NC Offshore Wind Is No Flight of Fancy

Guest Blog | May 13, 2011 | Energy Policy

“First in Flight.” North Carolina will forever be branded by this motto because of that fortuitous flight in 1901 when the Wright Brothers made history and tamed the skies. The coastal winds that lifted the Kitty Hawk Flyer off the ground and launched the aviation revolution at the start of the 20th century are the same that can launch North Carolina’s offshore wind industry into a 21st Century clean energy revolution.

Modern wind turbines are large, but can power up to 1,000 homes
Modern wind turbines are large, but can power up to 1,000 homes

Perhaps by coincidence, this clean energy revolution could be linked even further with the aviation theme. On April 20th, North Carolina state Senator Fletcher L. Hartsell (Republican – Cabarrus, Iredell counties) introduced Senate Bill 747 – the Offshore Wind Jobs and Economic Development Act – which shares a number with Boeing’s 747, one of the world’s most recognizable aircrafts. North Carolina’s offshore wind resources are some of the best in North America and SB 747 would help up to 2,500 megawatts of offshore wind energy capacity takeoff by 2027. For comparison, 2,500 megawatts is just shy of the global offshore wind capacity currently installed and is similar in capacity to two large nuclear power plants.
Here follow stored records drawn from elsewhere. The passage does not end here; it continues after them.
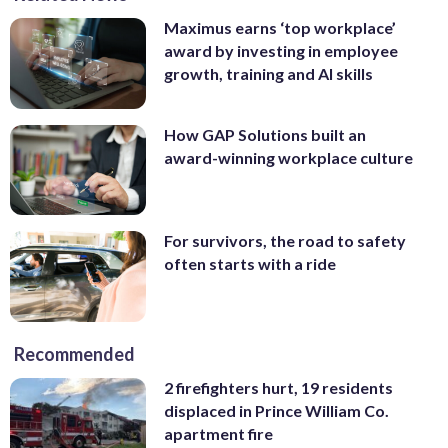
Maximus earns ‘top workplace’
award by investing in employee
growth, training and AI skills
How GAP Solutions built an
award-winning workplace culture
For survivors, the road to safety
often starts with a ride
Recommended
2 firefighters hurt, 19 residents
displaced in Prince William Co.
apartment fire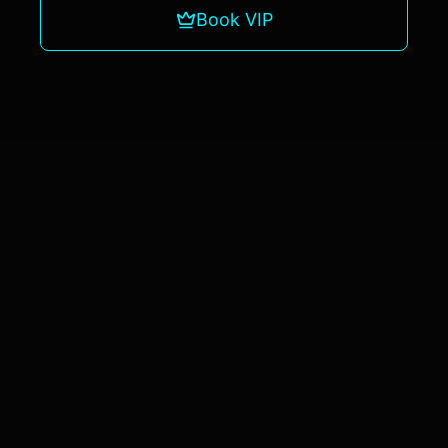
Book VIP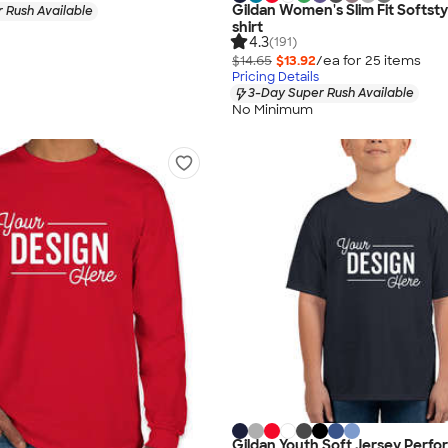
Gildan Women's Slim Fit Softsty
 Rush Available
shirt
4.3
(191)
$14.65
$13.92
/ea for
25
item
s
Pricing Details
3-Day Super Rush Available
No Minimum
Gildan Youth Soft Jersey Perf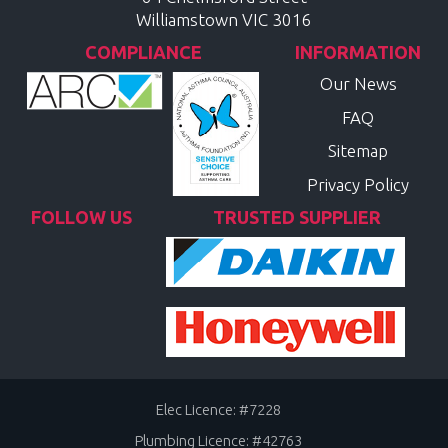
Williamstown
VIC
3016
COMPLIANCE
INFORMATION
Our News
FAQ
Sitemap
Privacy Policy
FOLLOW US
TRUSTED SUPPLIER
Elec Licence: #7228
Plumbing Licence: #42763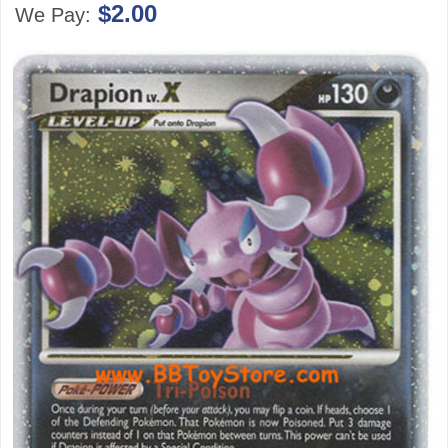
$2.00
We Pay: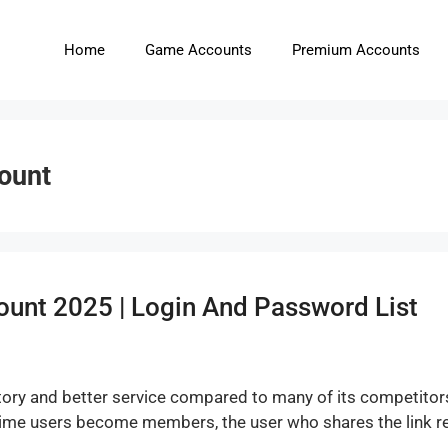
Home
Game Accounts
Premium Accounts
count
ount 2025 | Login And Password List
 history and better service compared to many of its competitor
 time users become members, the user who shares the link re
The similarities between SB 747, offshore wind, the First in Flight state, wind energy and the aviation industry don’t stop there. For example, as the aviation industry has progressed from bi-wing planes to super-sonic jets, wind turbines have also advanced significantly – from the early windmills used to grind grain to an offshore wind turbine that can generate enough electricity for more than 1,000 homes. And just as a Boeing 747 in flight is difficult to see, most offshore wind turbines are barely visible to viewers on the coast.
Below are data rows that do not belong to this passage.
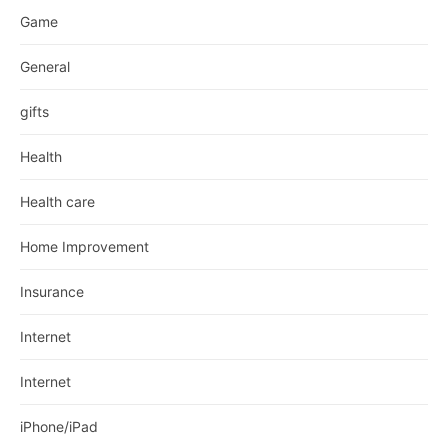
Game
General
gifts
Health
Health care
Home Improvement
Insurance
Internet
Internet
iPhone/iPad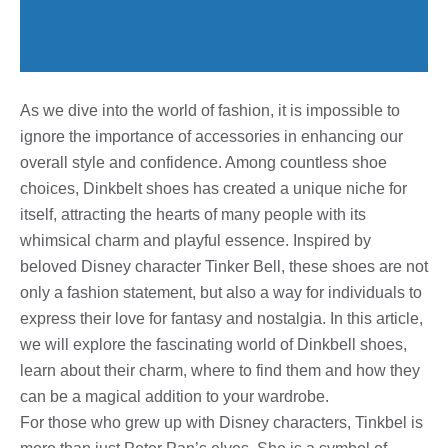
As we dive into the world of fashion, it is impossible to
ignore the importance of accessories in enhancing our
overall style and confidence. Among countless shoe
choices, Dinkbelt shoes has created a unique niche for
itself, attracting the hearts of many people with its
whimsical charm and playful essence. Inspired by
beloved Disney character Tinker Bell, these shoes are not
only a fashion statement, but also a way for individuals to
express their love for fantasy and nostalgia. In this article,
we will explore the fascinating world of Dinkbell shoes,
learn about their charm, where to find them and how they
can be a magical addition to your wardrobe.
For those who grew up with Disney characters, Tinkbel is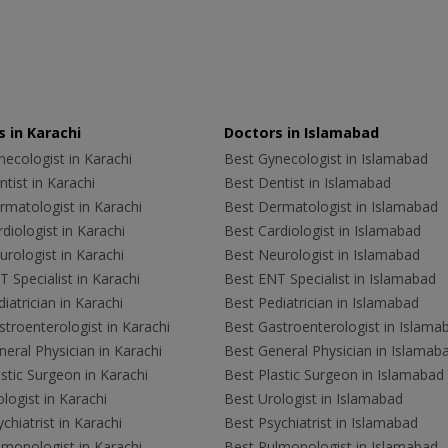
 in Karachi
Doctors in Islamabad
ecologist in Karachi
Best Gynecologist in Islamabad
tist in Karachi
Best Dentist in Islamabad
rmatologist in Karachi
Best Dermatologist in Islamabad
diologist in Karachi
Best Cardiologist in Islamabad
rologist in Karachi
Best Neurologist in Islamabad
 Specialist in Karachi
Best ENT Specialist in Islamabad
iatrician in Karachi
Best Pediatrician in Islamabad
troenterologist in Karachi
Best Gastroenterologist in Islama
eral Physician in Karachi
Best General Physician in Islamab
stic Surgeon in Karachi
Best Plastic Surgeon in Islamabad
logist in Karachi
Best Urologist in Islamabad
chiatrist in Karachi
Best Psychiatrist in Islamabad
lmonologist in Karachi
Best Pulmonologist in Islamabad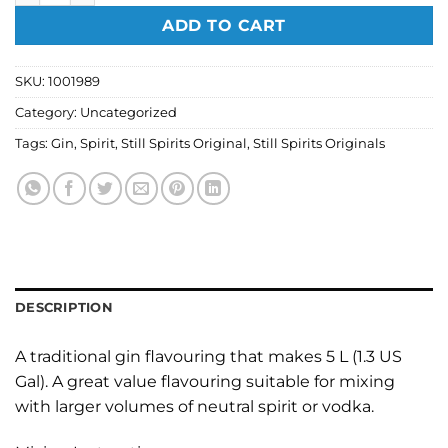
ADD TO CART
SKU:
1001989
Category:
Uncategorized
Tags:
Gin
,
Spirit
,
Still Spirits Original
,
Still Spirits Originals
DESCRIPTION
A traditional gin flavouring that makes 5 L (1.3 US
Gal). A great value flavouring suitable for mixing
with larger volumes of neutral spirit or vodka.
The wind industry and the aviation industry even share some technological similarities:  wind turbine blades are essentially longer versions of airplane wings. The airfoil technology gets adapted to achieve the desired outcome – for providing maximum lift for flight, or for slipping through the air with minimal effort to provide electricity.

Wind turbines and airplanes both use airfoils to create lift.
Wind turbines and airplanes both use airfoils to create lift.

Building upon the theme further, while North Carolina wasn’t the birthplace of aviation (thanks to Ohio for making this blog post work), nor will it be the birthplace for offshore wind – that honor is held by Denmark. In 1991, that country erected the Vindeby offshore wind farm:  eleven offshore wind turbines with a cumulative capacity of just five megawatts – mere seashells compared to today’s projects that can reach gigawatt-scale (1,000 megawatts).

Even though North Carolina won’t be the birthplace for offshore wind, it has the potential to be the best at it. The Offshore Wind Jobs and Economic Development Act (SB 747) and other policies promoting offshore wind research, development and installation would go a long way in making sure the offshore wind industry doesn’t stall and that it really spreads its wings in North Carolina. And that’s no flight of fancy.